Watman admits he broke the law to write this book, which places him in the tradition of moonshiners - many of them Virginians - going back to the nation's earliest days. Watman doesn't think large-scale moonshining should be legal; he cites grim statistics about the deaths "white lightning" causes, mostly from poisonous levels of lead, but he thinks "hobby distilling" should be permitted. If a hobbyist can legally have up to 300 gallons of homemade beer or wine, why can't he distill the alcohol from that beer or wine to make spirits?
In researching this book, which touches on Washington's Whiskey Rebellion, the Whiskey Ring of Grant's presidency, Prohibition and particularly on modern legal trials of bootleggers, Watman built a distillery - a still. His descriptions of asking hardware store salespeople to help him find the right parts without letting them know about his illegal purpose are hilarious.
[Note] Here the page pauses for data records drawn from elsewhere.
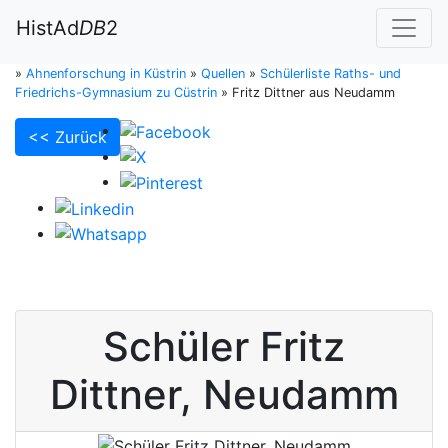
HistAd
DB
2
»
Ahnenforschung in Küstrin
»
Quellen
»
Schülerliste Raths- und
Friedrichs-Gymnasium zu Cüstrin
»
Fritz Dittner aus Neudamm
<< Zurück
Schüler
Fritz
Dittner
,
Neudamm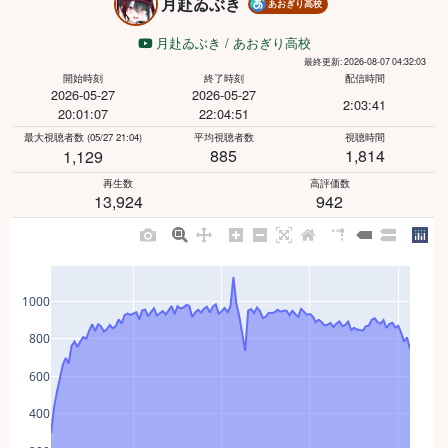
月赴ゐぶき
あおぎり高校
月赴ゐぶき / あおぎり高校
最終更新: 2026-08-07 04:32:03
開始時刻
終了時刻
配信時間
2026-05-27
2026-05-27
2:03:41
20:01:07
22:04:51
最大視聴者数
(05/27 21:04)
平均視聴者数
視聴時間
885
1,814
1,129
再生数
高評価数
13,924
942
1000
800
600
400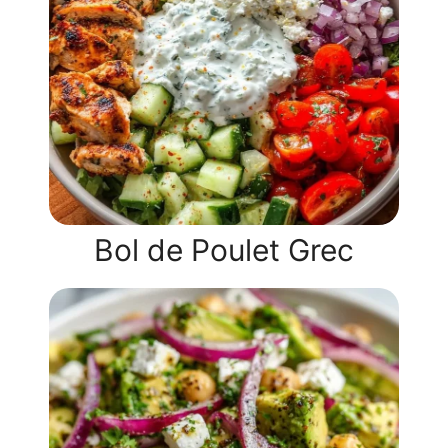
Bol de Poulet Grec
"I said I was ha-ha-ha building a... you know, ha-ha... an irrigation thing.... Irrigation."
Having built and operated a still enabled Watman to talk knowledgeably with makers of legal whiskey as well as with large-scale moonshiners and the law-enforcement officers who pursue bootleggers. Watman is sympathetic to the American tradition of farmers making small batches of whiskey for themselves and their neighbors - and considerably less symphathetic to the law-enforcement tactic of pressuring people to testify against their whiskey-making friends and family members.
Still, he discredits the rationale some moonshiners use that their only crime is not paying the taxes owed on their product.
Although not restricted to the South, moonshining is a distinctly Southern tradition and has strongly influenced other aspects of Southern culture. For example, NASCAR developed from Southern bootleggers' transportation of white lightning in fast, souped-up cars, a practice stock-car legend Junior Johnson engaged in and the basis for the 1958 cult film "Thunder Road." Watman speculates one reason Southerners have continued to make moonshine is that the hated "revenuers" represent the same federal government that defeated their Confederate ancestors.
One of the largest markets for moonshine is Philadelphia, where in rough parts of town one can buy cheap shots of white dog in nip joints. Watman sampled some moonshine from a nip joint outside Danville, Va., and describes the whiskey as "rotgut" that tasted like "some sort of experimental kerosene-powered mouthwash."
Raised in the Shenandoah Valley and the former horse-racing correspondent for The New York Sun, Watman is the author of "Race Day: A Spot on the Rail With Max Watman."
"White Dog" will appeal to lovers of whiskey (legal or illegal), Southern culture and good writing about an interesting subject. Teetotalers may not care for the book, but if so, not reading it will be their loss. The book has many virtues; its few faults include the lack of an index and illustrations and the author's occasional minor grammatical errors.
Moonshine is an enduring part of American, particularly Southern, life. So enduring, in fact, that moonshine has acquired a certain cachet. The next time you're in a liquor store, look for legal white dog sold in a fruit jar with a screw top. The brown-paper label pasted to the jar names the brand, and "moon" is part of it.
Timothy J. Lockhart is a Norfolk lawyer. His first drink of whiskey was moonshine out of a plastic jug in Decatur, Ala., when he was 15.